Combinatorial Optimisation with Policy Adaptation using latent Space Search, ...
Combinatorial Optimisation with Policy Adaptation using latent Space Search, ...Combinatorial Optimisation with Policy Adaptation using latent Space Search, ...
Combinatorial Optimisation with Policy Adaptation using latent Space Search, ...
 
An age-old question, by Caroline Jean-Pierre
An age-old question, by Caroline Jean-PierreAn age-old question, by Caroline Jean-Pierre
An age-old question, by Caroline Jean-Pierre
 
Applying Churn Prediction Approaches to the Telecom Industry, by Joëlle Lautré
Applying Churn Prediction Approaches to the Telecom Industry, by Joëlle LautréApplying Churn Prediction Approaches to the Telecom Industry, by Joëlle Lautré
Applying Churn Prediction Approaches to the Telecom Industry, by Joëlle Lautré
 
How to supervise a thesis in NLP in the ChatGPT era? By Laure Soulier
How to supervise a thesis in NLP in the ChatGPT era? By Laure SoulierHow to supervise a thesis in NLP in the ChatGPT era? By Laure Soulier
How to supervise a thesis in NLP in the ChatGPT era? By Laure Soulier
 
Global Ambitions Local Realities, by Anna Abreu
Global Ambitions Local Realities, by Anna AbreuGlobal Ambitions Local Realities, by Anna Abreu
Global Ambitions Local Realities, by Anna Abreu
 
Plug-and-Play methods for inverse problems in imagine, by Julie Delon
Plug-and-Play methods for inverse problems in imagine, by Julie DelonPlug-and-Play methods for inverse problems in imagine, by Julie Delon
Plug-and-Play methods for inverse problems in imagine, by Julie Delon
 
Sales Forecasting as a Data Product by Francesca Iannuzzi
Sales Forecasting as a Data Product by Francesca IannuzziSales Forecasting as a Data Product by Francesca Iannuzzi
Sales Forecasting as a Data Product by Francesca Iannuzzi
 
Identifying and mitigating bias in machine learning, by Ruta Binkyte
Identifying and mitigating bias in machine learning, by Ruta BinkyteIdentifying and mitigating bias in machine learning, by Ruta Binkyte
Identifying and mitigating bias in machine learning, by Ruta Binkyte
 
“Turning your ML algorithms into full web apps in no time with Python" by Mar...
“Turning your ML algorithms into full web apps in no time with Python" by Mar...“Turning your ML algorithms into full web apps in no time with Python" by Mar...

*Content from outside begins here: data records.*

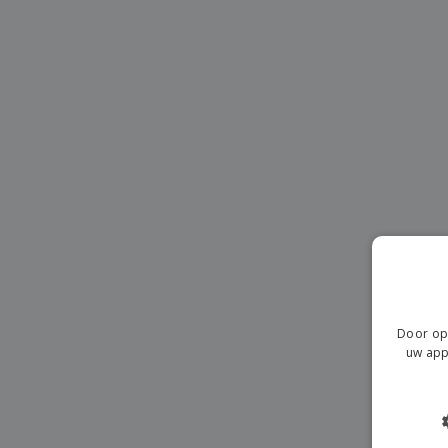
T-shirt
Magneten
Spandoeken
Door op 
uw app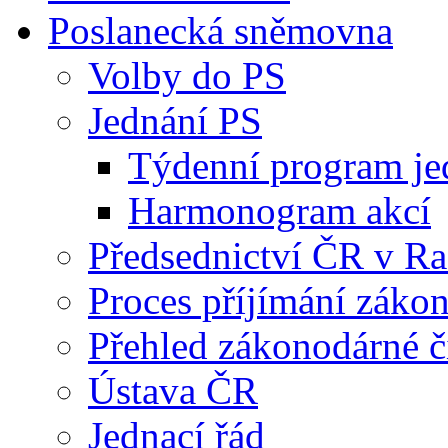
Poslanecká sněmovna
Volby do PS
Jednání PS
Týdenní program je
Harmonogram akcí
Předsednictví ČR v R
Proces příjímání záko
Přehled zákonodárné č
Ústava ČR
Jednací řád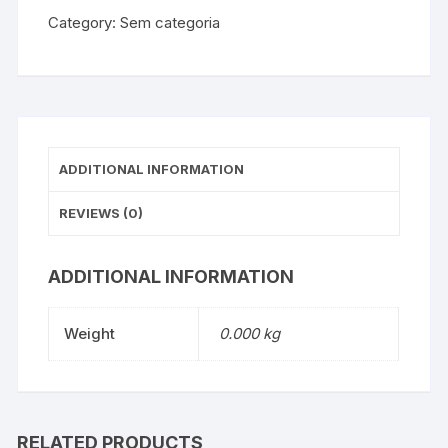
Category:
Sem categoria
ADDITIONAL INFORMATION
REVIEWS (0)
ADDITIONAL INFORMATION
Weight
0.000 kg
RELATED PRODUCTS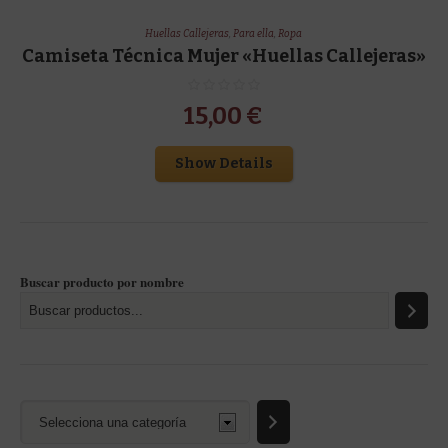
Huellas Callejeras
,
Para ella
,
Ropa
Camiseta Técnica Mujer «Huellas Callejeras»
15,00
€
Show Details
Buscar producto por nombre
Selecciona
una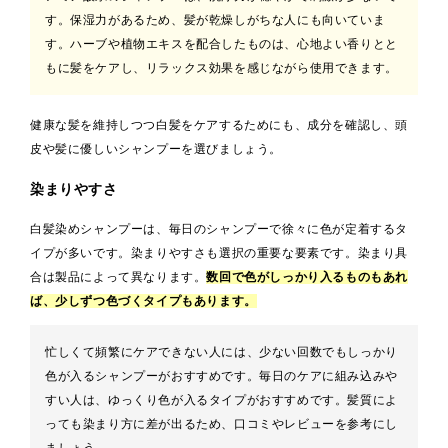
す。保湿力があるため、髪が乾燥しがちな人にも向いていま
す。ハーブや植物エキスを配合したものは、心地よい香りとと
もに髪をケアし、リラックス効果を感じながら使用できます。
健康な髪を維持しつつ白髪をケアするためにも、成分を確認し、頭
皮や髪に優しいシャンプーを選びましょう。
染まりやすさ
白髪染めシャンプーは、毎日のシャンプーで徐々に色が定着するタ
イプが多いです。染まりやすさも選択の重要な要素です。染まり具
合は製品によって異なります。
数回で色がしっかり入るものもあれ
ば、少しずつ色づくタイプもあります。
忙しくて頻繁にケアできない人には、少ない回数でもしっかり
色が入るシャンプーがおすすめです。毎日のケアに組み込みや
すい人は、ゆっくり色が入るタイプがおすすめです。髪質によ
っても染まり方に差が出るため、口コミやレビューを参考にし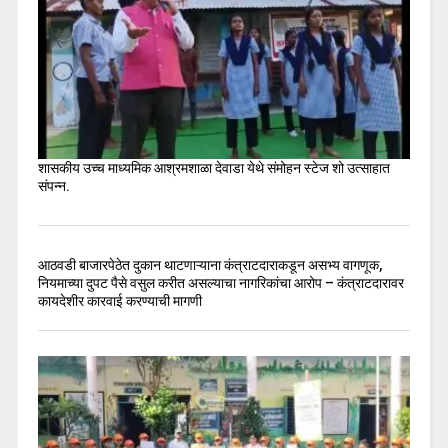
शासकीय उच्च माध्यमिक आश्रमशाळा देवाडा येथे संमोहन स्टेज शो उत्साहात
संपन्न.
आठवडी बाजारपेठेत दुकान थाटणाऱ्याना कंत्राटदाराकडून असभ्य वागणूक,
नियमाच्या दुपट पैसे वसुल करीत असल्याचा नागरिकांचा आरोप – कंत्राटदारावर
कायदेशीर कारवाई करण्याची मागणी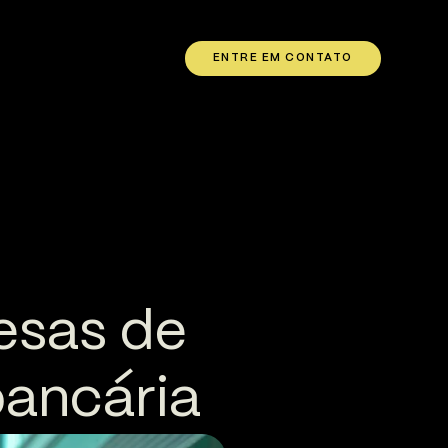
ENTRE EM CONTATO
esas de
bancária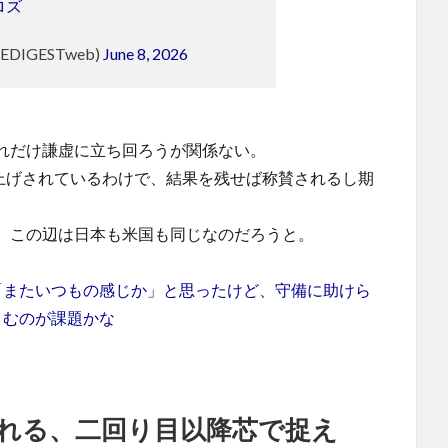
ロズ
HEDIGESTweb)
June 8, 2026
れだけ謙虚に立ち回ろうが関係ない。
い上げされているわけで、結果を残せば称賛されるし期
。この辺は日本も米国も同じなのだろうと。
「またいつもの感じか」と思ったけど、守備に助けら
さむのが課題かな
れる、二回り目以降芯で捉え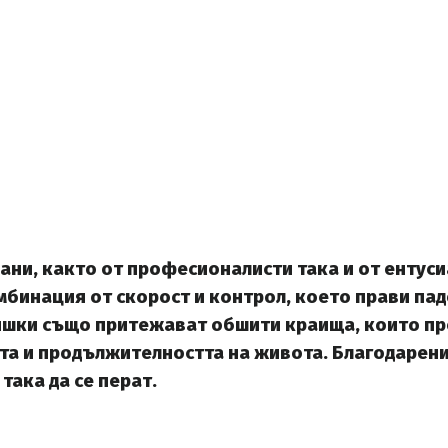
ани, както от професионалисти така и от ентуси
бинация от скорост и контрол, което прави пад
мишки също притежават обшити краища, които п
та и продължителността на живота. Благодарени
така да се перат.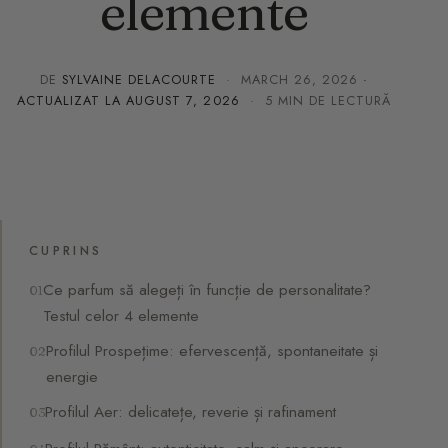
elemente
DE
SYLVAINE DELACOURTE
·
MARCH 26, 2026
·
ACTUALIZAT LA
AUGUST 7, 2026
· 5 MIN DE LECTURĂ
CUPRINS
Ce parfum să alegeți în funcție de personalitate?
Testul celor 4 elemente
Profilul Prospețime: efervescență, spontaneitate și
energie
Profilul Aer: delicatețe, reverie și rafinament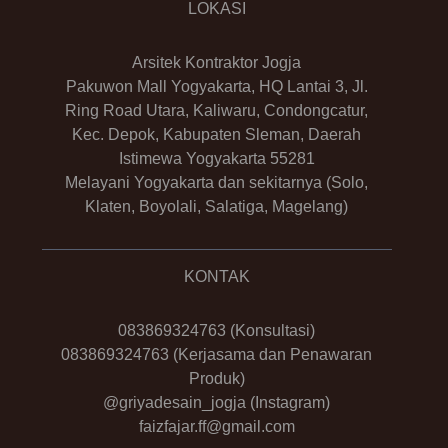
LOKASI
Arsitek Kontraktor Jogja
Pakuwon Mall Yogyakarta, HQ Lantai 3, Jl.
Ring Road Utara, Kaliwaru, Condongcatur,
Kec. Depok, Kabupaten Sleman, Daerah
Istimewa Yogyakarta 55281
Melayani Yogyakarta dan sekitarnya (Solo,
Klaten, Boyolali, Salatiga, Magelang)
KONTAK
083869324763
(Konsultasi)
083869324763
(Kerjasama dan Penawaran
Produk)
@griyadesain_jogja
(Instagram)
faizfajar.ff@gmail.com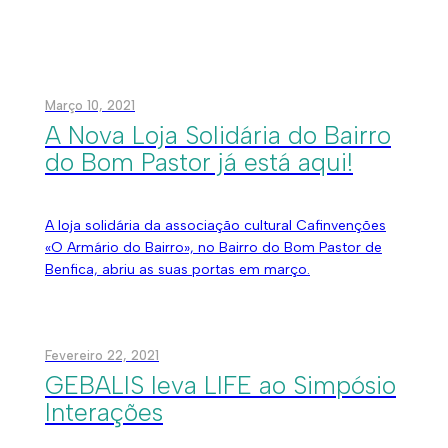
Março 10, 2021
A Nova Loja Solidária do Bairro
do Bom Pastor já está aqui!
A loja solidária da associação cultural Cafinvenções
«O Armário do Bairro», no Bairro do Bom Pastor de
Benfica, abriu as suas portas em março.
Fevereiro 22, 2021
GEBALIS leva LIFE ao Simpósio
Interações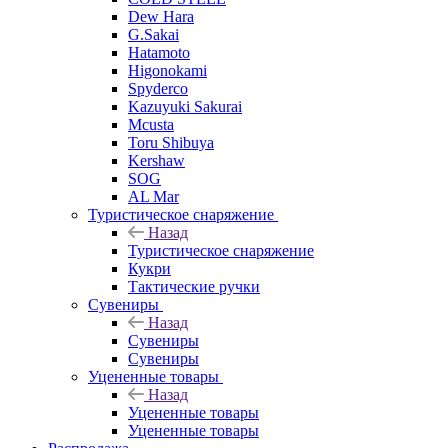
Dew Hara
G.Sakai
Hatamoto
Higonokami
Spyderco
Kazuyuki Sakurai
Mcusta
Toru Shibuya
Kershaw
SOG
AL Mar
Туристическое снаряжение
Назад
Туристическое снаряжение
Кукри
Тактические ручки
Сувениры
Назад
Сувениры
Сувениры
Уцененные товары
Назад
Уцененные товары
Уцененные товары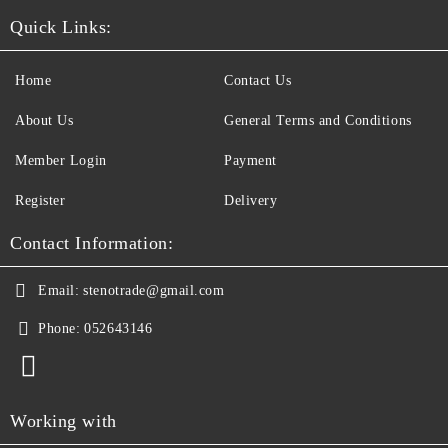
Quick Links:
Home
Contact Us
About Us
General Terms and Conditions
Member Login
Payment
Register
Delivery
Contact Information:
Email:
stenotrade@gmail.com
Phone:
052643146
Working with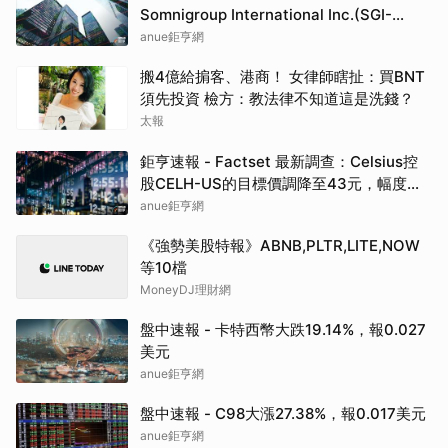
Somnigroup International Inc.(SGI-
US)EPS預估下修至3元，預估目標價為
anue鉅亨網
94.00元
搬4億給掮客、港商！ 女律師瞎扯：買BNT
須先投資 檢方：教法律不知道這是洗錢？
太報
鉅亨速報 - Factset 最新調查：Celsius控
股CELH-US的目標價調降至43元，幅度約
3.37%
anue鉅亨網
《強勢美股特報》ABNB,PLTR,LITE,NOW
等10檔
MoneyDJ理財網
盤中速報 - 卡特西幣大跌19.14%，報0.027
美元
anue鉅亨網
盤中速報 - C98大漲27.38%，報0.017美元
anue鉅亨網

“Turning your ML algorithms into full web apps in no time with Python" by Mar...
 
Nature Language Processing for proteins by Amélie Héliou, Software Engineer @...
Nature Language Processing for proteins by Amélie Héliou, Software Engineer @...Nature Language Processing for proteins by Amélie Héliou, Software Engineer @...
Nature Language Processing for proteins by Amélie Héliou, Software Engineer @...
 
Sandrine Henry presents the BechdelAI project
Sandrine Henry presents the BechdelAI projectSandrine Henry presents the BechdelAI project
Sandrine Henry presents the BechdelAI project
 
Anastasiia Tryputen_War in Ukraine or how extraordinary courage reshapes geop...
Anastasiia Tryputen_War in Ukraine or how extraordinary courage reshapes geop...Anastasiia Tryputen_War in Ukraine or how extraordinary courage reshapes geop...
Anastasiia Tryputen_War in Ukraine or how extraordinary courage reshapes geop...
 
Khrystyna Grynko WiMLDS - From marketing to Tech.pdf
Khrystyna Grynko WiMLDS - From marketing to Tech.pdfKhrystyna Grynko WiMLDS - From marketing to Tech.pdf
Khrystyna Grynko WiMLDS - From marketing to Tech.pdf
 

Último

SAC 25 Final National, Regional & Local Angel Group Investing Insights 2024 0...
SAC 25 Final National, Regional & Local Angel Group Investing Insights 2024 0...SAC 25 Final National, Regional & Local Angel Group Investing Insights 2024 0...
SAC 25 Final National, Regional & Local Angel Group Investing Insights 2024 0...Elaine Werffeli
 
Vadodara 💋 Call Girl 7737669865 Call Girls in Vadodara Escort service book now
Vadodara 💋 Call Girl 7737669865 Call Girls in Vadodara Escort service book nowVadodara 💋 Call Girl 7737669865 Call Girls in Vadodara Escort service book now
Vadodara 💋 Call Girl 7737669865 Call Girls in Vadodara Escort service book nowgargpaaro
 
Top profile Call Girls In Indore [ 7014168258 ] Call Me For Genuine Models We...
Top profile Call Girls In Indore [ 7014168258 ] Call Me For Genuine Models We...Top profile Call Girls In Indore [ 7014168258 ] Call Me For Genuine Models We...
Top profile Call Girls In Indore [ 7014168258 ] Call Me For Genuine Models We...gajnagarg
 
In Riyadh ((+919101817206)) Cytotec kit @ Abortion Pills Saudi Arabia
In Riyadh ((+919101817206)) Cytotec kit @ Abortion Pills Saudi ArabiaIn Riyadh ((+919101817206)) Cytotec kit @ Abortion Pills Saudi Arabia
In Riyadh ((+919101817206)) Cytotec kit @ Abortion Pills Saudi Arabiaahmedjiabur940
 
Jual obat aborsi Bandung ( 085657271886 ) Cytote pil telat bulan penggugur ka...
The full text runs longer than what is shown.